→ **TASK BRIEF**: All entries must be repeated exactly; do not include the pictures.

===============

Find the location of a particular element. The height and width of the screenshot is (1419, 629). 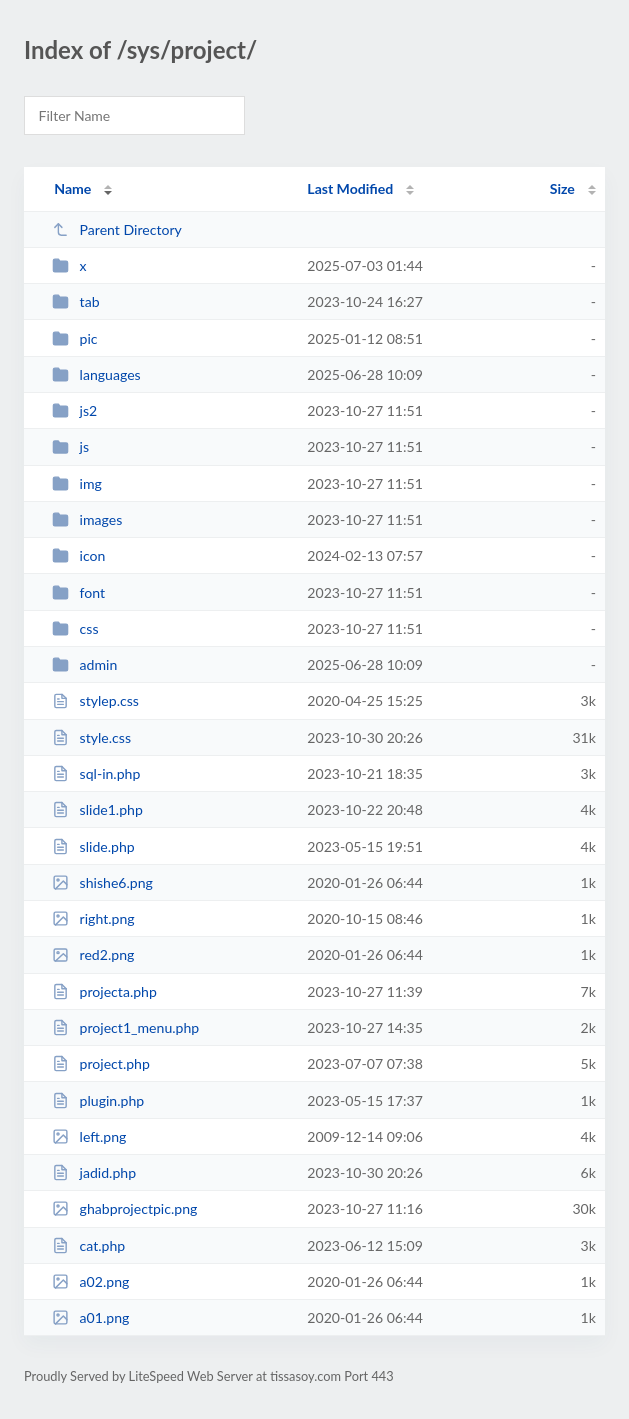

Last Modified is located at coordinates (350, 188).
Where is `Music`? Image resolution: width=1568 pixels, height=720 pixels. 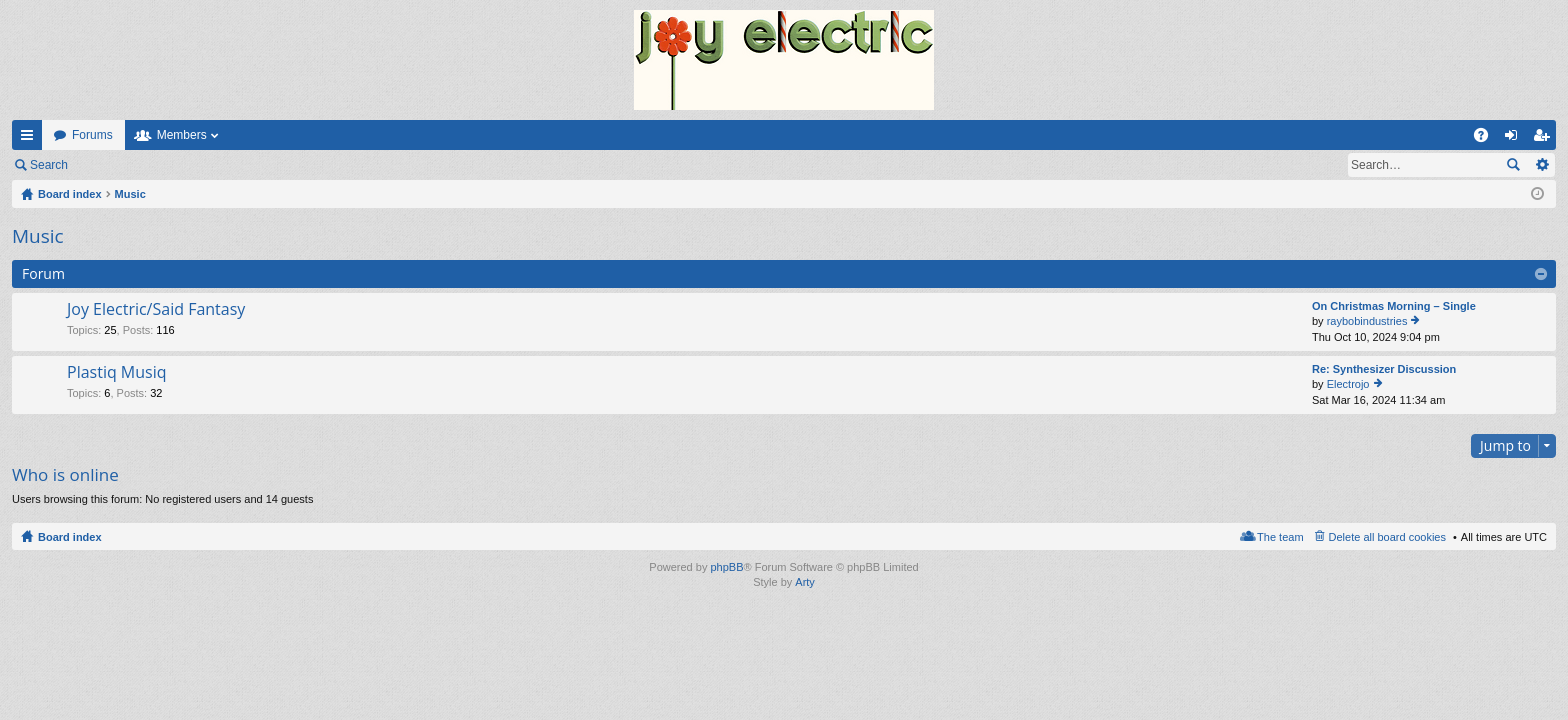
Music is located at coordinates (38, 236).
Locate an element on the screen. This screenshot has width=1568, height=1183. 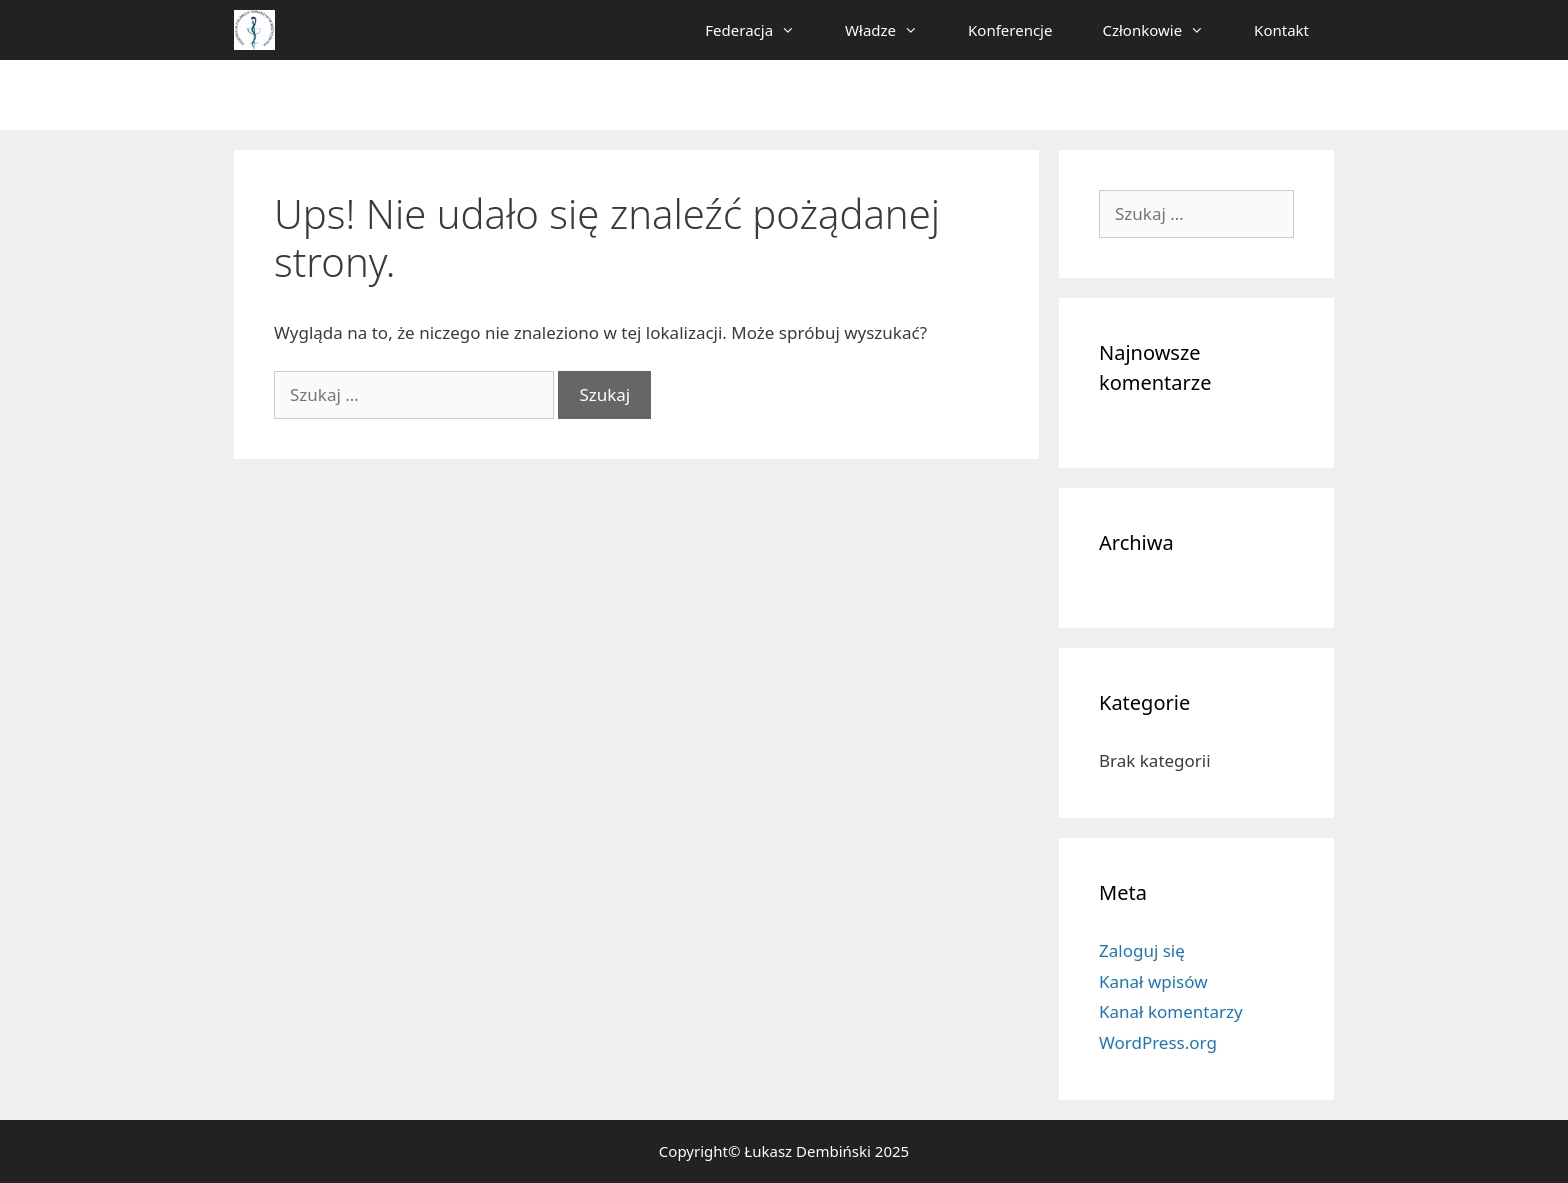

===============

→ **ANSWER FOR THE TASK**:
Find the location of a particular element. The height and width of the screenshot is (1419, 629). 

Last Modified is located at coordinates (350, 188).
Where is `Music`? Image resolution: width=1568 pixels, height=720 pixels. 
Music is located at coordinates (38, 236).
Locate an element on the screen. This screenshot has width=1568, height=1183. 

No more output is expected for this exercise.